Updating a Proxmox Cluster from 4.4 to 5.4 the safe way

Most of us have had instances where a production virtualization cluster can’t be updated for whatever reasons: stability, fear of screwing up, orders from above, or scared co-workers that might think that once it’s in production you shouldn’t (just don’t) touch anything that might hinder the intended behaviour of a system.

However, there are some things that do need to be upgraded, especially in cases where a bug that has been pestering you has been fixed on a newer version or a new functionality has been added. Now, I’m not one of those guys that likes to have absolute bleeding-edge software on production servers (obvious reasons might include: it just hasn’t been tested long enough), but having software on production that might soon reach End Of Life or that isn’t behaving up to current standards, that, I have a problem with.

I started to work on a new company not long ago and I came to work on the first day to see a few Proxmox clusters running on 4.4, which isn’t that bad (don’t touch production servers remember?), so I tested the functionality and I came to see bugs I hadn’t seen in years (including issues with the no-vnc conections to the VMs) and decided to do something about it. So I convinced my manager to upgrade the clusters.

At the time of writing this article the current version of Proxmox is 6.0. I’ve had bad experiences upgrading to the first major version of Proxmox before so I decided to upgrade to 5.4 atleast until a more polished version of Proxmox comes arround.

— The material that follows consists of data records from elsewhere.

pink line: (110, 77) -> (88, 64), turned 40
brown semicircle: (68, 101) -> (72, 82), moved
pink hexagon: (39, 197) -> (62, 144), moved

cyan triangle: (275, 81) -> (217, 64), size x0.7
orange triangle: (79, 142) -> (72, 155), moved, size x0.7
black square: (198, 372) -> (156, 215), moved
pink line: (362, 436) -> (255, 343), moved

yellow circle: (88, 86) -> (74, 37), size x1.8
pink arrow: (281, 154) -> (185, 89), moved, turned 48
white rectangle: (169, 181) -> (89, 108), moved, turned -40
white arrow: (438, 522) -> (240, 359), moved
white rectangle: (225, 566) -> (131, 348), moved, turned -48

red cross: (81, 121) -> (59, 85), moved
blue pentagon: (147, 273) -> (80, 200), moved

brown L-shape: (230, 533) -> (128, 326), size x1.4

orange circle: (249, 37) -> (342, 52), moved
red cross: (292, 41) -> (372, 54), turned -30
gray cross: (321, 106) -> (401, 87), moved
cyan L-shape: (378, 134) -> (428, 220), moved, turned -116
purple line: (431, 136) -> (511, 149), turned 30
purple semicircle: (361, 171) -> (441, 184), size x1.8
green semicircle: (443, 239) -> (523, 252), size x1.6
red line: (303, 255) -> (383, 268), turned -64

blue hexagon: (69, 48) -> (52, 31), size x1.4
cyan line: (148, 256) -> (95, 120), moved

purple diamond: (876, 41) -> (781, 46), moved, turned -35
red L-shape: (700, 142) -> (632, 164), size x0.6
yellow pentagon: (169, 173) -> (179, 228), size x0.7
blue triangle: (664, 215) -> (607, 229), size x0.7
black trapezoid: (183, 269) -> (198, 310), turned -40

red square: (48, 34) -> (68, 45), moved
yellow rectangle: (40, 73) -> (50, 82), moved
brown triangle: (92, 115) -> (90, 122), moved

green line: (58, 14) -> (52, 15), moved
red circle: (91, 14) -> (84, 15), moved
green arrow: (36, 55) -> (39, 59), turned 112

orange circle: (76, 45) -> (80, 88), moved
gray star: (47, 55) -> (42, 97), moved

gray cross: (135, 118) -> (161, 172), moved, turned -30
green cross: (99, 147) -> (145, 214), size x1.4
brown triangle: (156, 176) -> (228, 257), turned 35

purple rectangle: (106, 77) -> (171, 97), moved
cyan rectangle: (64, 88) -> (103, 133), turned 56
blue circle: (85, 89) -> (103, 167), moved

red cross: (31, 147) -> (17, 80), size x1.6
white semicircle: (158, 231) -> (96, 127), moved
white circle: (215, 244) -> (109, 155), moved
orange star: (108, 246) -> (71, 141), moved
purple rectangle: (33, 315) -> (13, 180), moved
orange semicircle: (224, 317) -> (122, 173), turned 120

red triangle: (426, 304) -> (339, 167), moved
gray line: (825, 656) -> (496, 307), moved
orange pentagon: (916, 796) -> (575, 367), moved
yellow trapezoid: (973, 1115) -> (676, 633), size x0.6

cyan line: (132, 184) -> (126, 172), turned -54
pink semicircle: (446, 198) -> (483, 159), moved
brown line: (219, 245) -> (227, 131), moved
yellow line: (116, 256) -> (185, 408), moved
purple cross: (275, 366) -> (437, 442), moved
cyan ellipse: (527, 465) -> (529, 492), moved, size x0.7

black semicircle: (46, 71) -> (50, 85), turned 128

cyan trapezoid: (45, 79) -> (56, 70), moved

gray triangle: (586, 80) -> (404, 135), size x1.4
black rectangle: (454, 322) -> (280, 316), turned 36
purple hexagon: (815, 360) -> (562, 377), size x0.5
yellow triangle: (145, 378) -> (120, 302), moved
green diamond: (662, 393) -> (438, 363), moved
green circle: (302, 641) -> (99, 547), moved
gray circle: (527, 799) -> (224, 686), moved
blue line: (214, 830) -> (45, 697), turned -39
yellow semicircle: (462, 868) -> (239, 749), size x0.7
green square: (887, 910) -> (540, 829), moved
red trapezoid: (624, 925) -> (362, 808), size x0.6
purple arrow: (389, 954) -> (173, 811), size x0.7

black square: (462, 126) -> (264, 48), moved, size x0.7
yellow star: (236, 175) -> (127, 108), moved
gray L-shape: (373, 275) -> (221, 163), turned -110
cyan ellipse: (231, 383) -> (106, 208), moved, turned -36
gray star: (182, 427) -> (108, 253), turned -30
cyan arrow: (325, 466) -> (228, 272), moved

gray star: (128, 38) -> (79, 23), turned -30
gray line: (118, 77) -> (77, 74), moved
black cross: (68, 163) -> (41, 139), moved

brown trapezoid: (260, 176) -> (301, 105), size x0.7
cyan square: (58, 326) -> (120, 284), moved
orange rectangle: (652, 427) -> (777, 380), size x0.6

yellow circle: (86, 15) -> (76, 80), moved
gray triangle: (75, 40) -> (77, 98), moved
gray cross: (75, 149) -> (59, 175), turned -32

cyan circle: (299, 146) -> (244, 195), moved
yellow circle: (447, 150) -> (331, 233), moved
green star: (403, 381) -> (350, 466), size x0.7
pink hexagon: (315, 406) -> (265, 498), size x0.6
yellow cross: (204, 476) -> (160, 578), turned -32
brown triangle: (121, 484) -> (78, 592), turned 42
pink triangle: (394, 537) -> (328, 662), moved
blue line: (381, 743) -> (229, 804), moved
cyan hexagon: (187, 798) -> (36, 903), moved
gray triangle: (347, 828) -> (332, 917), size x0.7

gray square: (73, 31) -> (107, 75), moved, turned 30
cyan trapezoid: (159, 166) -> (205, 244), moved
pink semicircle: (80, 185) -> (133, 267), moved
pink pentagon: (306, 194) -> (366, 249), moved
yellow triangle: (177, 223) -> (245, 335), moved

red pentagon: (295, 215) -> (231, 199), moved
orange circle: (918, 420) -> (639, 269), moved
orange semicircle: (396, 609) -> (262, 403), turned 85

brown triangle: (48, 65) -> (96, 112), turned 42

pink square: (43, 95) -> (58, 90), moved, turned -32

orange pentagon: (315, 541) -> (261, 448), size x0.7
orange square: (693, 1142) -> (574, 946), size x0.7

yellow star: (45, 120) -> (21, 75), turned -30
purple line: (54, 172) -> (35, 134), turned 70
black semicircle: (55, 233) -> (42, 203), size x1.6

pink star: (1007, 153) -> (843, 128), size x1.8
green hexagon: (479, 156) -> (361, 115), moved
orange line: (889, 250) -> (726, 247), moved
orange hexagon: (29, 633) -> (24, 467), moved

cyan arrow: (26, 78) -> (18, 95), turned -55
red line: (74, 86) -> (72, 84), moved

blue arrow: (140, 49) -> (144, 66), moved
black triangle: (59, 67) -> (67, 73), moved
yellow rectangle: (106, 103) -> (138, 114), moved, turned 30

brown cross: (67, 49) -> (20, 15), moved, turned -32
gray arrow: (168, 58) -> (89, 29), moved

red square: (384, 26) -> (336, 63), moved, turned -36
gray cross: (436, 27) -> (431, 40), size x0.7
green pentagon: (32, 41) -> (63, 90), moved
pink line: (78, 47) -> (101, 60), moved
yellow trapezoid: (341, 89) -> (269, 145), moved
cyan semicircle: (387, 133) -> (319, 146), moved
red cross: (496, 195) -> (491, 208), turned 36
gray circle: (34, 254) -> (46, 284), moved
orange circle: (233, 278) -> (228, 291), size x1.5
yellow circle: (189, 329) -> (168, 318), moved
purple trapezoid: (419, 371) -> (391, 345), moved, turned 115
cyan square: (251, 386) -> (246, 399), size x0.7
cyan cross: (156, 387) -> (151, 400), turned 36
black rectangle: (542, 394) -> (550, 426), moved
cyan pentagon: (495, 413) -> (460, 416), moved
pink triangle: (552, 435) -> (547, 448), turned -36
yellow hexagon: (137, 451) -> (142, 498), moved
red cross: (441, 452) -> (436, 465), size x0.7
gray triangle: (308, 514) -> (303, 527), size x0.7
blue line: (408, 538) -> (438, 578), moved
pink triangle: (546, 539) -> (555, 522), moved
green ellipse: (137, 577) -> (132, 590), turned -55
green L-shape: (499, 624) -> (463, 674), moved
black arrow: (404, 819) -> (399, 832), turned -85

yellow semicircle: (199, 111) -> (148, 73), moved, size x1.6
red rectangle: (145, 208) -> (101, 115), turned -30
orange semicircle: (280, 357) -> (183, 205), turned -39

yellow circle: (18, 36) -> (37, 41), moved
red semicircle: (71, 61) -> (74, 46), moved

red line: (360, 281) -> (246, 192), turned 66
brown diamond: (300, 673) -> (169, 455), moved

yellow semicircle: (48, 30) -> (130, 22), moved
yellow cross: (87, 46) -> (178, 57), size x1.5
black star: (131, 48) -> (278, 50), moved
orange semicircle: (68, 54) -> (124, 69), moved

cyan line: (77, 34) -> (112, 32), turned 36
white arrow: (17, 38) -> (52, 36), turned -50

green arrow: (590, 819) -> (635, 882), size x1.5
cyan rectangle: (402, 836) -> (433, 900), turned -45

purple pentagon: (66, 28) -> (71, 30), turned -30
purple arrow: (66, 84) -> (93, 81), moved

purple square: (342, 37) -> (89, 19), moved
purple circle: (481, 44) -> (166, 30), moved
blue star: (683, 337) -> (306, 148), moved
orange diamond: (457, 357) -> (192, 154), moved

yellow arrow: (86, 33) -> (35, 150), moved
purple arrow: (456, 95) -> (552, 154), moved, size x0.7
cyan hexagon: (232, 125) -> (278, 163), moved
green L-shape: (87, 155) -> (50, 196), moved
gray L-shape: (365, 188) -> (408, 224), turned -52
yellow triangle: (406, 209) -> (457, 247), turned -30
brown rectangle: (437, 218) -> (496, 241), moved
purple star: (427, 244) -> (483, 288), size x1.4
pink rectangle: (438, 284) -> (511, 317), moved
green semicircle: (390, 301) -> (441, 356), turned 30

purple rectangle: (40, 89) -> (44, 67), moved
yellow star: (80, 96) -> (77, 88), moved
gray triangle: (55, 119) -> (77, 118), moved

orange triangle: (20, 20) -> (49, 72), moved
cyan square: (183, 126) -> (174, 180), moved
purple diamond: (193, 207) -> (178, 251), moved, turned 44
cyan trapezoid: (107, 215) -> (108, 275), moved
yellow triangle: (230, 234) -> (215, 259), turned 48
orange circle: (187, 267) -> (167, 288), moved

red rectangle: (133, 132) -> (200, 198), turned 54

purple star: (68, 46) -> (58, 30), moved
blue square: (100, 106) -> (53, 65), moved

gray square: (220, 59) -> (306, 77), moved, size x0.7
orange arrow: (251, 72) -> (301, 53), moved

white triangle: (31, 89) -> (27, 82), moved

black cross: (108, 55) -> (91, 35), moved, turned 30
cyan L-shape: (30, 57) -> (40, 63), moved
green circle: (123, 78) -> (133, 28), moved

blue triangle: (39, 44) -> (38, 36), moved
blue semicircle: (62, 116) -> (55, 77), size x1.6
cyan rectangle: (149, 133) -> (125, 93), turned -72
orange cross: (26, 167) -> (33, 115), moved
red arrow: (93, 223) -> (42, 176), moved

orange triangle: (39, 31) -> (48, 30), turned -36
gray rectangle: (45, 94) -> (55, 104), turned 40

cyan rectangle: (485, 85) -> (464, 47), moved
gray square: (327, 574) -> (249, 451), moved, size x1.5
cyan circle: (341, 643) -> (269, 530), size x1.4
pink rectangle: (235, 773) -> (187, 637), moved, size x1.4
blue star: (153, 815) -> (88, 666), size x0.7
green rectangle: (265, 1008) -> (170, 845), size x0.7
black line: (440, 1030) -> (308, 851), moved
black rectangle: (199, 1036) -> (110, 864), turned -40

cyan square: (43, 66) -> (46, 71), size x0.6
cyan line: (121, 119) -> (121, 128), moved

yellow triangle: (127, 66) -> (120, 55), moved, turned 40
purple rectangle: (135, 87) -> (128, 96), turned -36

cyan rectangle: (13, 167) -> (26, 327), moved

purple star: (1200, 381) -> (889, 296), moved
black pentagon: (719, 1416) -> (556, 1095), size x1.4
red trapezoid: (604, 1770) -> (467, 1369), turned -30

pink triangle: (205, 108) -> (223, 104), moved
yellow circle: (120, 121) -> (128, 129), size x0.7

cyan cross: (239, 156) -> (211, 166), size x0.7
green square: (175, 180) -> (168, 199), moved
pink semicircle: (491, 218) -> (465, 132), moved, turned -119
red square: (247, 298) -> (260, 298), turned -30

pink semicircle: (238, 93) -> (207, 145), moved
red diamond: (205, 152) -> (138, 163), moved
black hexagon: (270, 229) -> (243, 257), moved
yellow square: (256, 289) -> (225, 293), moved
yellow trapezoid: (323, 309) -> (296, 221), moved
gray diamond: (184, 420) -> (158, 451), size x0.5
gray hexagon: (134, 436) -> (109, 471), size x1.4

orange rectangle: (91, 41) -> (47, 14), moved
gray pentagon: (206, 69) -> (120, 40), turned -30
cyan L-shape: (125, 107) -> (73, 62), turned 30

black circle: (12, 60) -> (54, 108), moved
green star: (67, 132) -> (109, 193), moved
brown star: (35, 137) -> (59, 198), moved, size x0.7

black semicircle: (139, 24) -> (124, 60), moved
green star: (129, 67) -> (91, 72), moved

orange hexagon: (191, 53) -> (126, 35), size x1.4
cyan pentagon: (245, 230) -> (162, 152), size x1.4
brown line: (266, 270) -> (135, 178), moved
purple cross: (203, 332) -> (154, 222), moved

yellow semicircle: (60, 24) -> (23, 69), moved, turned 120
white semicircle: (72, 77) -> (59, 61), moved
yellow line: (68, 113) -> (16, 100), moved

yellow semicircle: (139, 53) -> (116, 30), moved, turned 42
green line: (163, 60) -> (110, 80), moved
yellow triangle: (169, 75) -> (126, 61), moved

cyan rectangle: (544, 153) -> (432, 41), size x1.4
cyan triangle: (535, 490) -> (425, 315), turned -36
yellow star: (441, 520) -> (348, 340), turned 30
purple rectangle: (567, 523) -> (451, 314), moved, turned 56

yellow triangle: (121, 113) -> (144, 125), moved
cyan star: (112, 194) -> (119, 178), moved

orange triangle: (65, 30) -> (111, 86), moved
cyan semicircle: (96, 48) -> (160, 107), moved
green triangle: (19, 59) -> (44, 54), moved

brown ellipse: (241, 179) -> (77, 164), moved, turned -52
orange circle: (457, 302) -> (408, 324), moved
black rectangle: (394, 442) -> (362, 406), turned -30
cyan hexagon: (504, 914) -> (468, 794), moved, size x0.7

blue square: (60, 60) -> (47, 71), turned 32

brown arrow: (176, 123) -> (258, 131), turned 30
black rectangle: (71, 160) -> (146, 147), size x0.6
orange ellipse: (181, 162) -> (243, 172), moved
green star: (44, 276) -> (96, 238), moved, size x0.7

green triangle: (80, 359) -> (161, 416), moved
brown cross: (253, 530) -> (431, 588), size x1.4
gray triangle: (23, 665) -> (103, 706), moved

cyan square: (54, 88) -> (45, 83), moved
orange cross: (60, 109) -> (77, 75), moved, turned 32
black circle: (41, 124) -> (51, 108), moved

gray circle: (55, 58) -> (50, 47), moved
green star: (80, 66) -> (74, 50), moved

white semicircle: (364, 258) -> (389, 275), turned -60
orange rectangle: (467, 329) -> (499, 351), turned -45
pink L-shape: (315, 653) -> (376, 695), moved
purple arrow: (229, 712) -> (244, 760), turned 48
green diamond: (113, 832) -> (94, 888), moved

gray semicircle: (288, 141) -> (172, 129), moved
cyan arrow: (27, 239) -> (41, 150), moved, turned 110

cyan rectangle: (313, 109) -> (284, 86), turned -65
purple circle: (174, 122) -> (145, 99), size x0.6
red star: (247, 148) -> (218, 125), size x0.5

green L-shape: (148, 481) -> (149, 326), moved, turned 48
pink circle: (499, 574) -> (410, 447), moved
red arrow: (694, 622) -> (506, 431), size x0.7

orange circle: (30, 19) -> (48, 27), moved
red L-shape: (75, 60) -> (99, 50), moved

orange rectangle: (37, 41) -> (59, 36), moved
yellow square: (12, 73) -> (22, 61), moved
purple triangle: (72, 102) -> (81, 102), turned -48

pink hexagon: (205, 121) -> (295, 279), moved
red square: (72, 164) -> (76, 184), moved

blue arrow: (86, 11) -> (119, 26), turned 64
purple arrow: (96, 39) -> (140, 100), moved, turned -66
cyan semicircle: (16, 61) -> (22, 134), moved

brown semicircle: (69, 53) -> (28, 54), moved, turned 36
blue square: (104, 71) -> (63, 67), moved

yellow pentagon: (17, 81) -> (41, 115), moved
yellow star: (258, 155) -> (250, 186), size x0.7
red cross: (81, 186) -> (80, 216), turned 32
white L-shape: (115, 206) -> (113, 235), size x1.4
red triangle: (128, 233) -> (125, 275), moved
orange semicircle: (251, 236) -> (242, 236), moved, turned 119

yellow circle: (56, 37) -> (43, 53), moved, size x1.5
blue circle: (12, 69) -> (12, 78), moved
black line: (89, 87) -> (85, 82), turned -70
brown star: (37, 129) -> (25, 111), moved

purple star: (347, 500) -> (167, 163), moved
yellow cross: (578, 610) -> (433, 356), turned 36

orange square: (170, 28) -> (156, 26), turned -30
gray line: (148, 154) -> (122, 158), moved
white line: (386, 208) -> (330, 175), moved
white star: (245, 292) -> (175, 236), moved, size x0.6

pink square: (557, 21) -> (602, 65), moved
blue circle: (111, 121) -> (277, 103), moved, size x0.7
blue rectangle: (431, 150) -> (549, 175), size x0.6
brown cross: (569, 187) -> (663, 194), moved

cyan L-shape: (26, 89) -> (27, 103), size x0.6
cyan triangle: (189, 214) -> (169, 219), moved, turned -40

The procedure is pretty simple, if you have classical shared storage (NFS, iSCSI disks, etc.).

Beware CEPH Users

{c:red}This article doesn’t cover the steps for a CEPH upgrade, so please be careful{/c}

Beware CEPH Users

So, we start with a cluster. We need to balance our the whole cluster so we can get an empty node. That means migrating all the VMs to other nodes, all while making sure the target nodes don’t run out of RAM and in my case making sure the CPU load wasn’t topping out (production servers remember?).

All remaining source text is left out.